Collected data entries:
═══
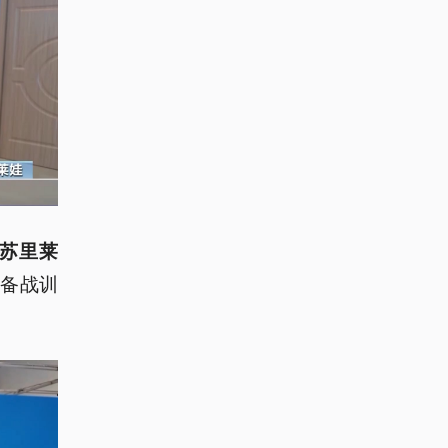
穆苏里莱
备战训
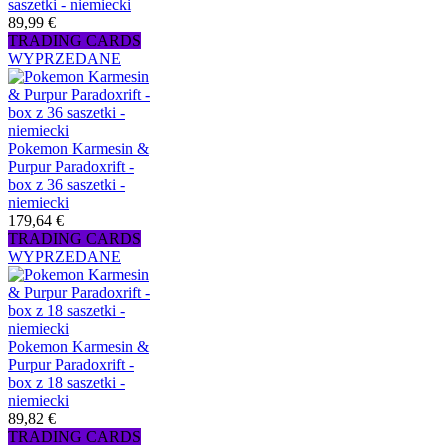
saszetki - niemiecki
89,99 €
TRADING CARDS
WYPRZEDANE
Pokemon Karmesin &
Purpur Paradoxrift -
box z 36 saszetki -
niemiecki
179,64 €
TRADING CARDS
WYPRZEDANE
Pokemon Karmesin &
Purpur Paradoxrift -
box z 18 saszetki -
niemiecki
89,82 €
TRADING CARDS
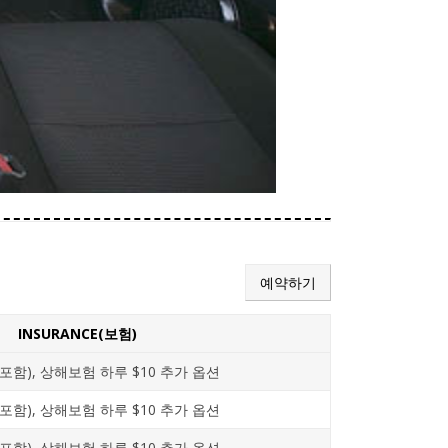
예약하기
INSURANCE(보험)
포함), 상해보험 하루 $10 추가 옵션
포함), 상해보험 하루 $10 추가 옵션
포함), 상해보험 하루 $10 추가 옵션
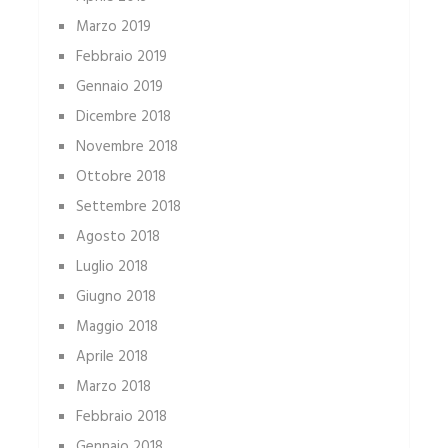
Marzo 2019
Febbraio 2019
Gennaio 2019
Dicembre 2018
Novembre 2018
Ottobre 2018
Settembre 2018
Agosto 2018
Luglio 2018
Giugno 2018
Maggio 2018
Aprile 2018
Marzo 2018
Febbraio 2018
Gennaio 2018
═══
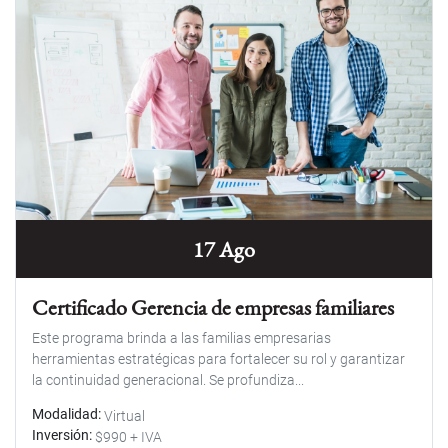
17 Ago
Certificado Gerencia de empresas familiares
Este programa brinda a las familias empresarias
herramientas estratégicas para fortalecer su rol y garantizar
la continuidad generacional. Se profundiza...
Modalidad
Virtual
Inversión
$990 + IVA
═══
*Instructions to follow*.
Given the records above, reproduce precisely and only the lines between the line holding "Maggio 2018" and the line holding "Gennaio 2018", inclusive.

*Response*.
Maggio 2018
Aprile 2018
Marzo 2018
Febbraio 2018
Gennaio 2018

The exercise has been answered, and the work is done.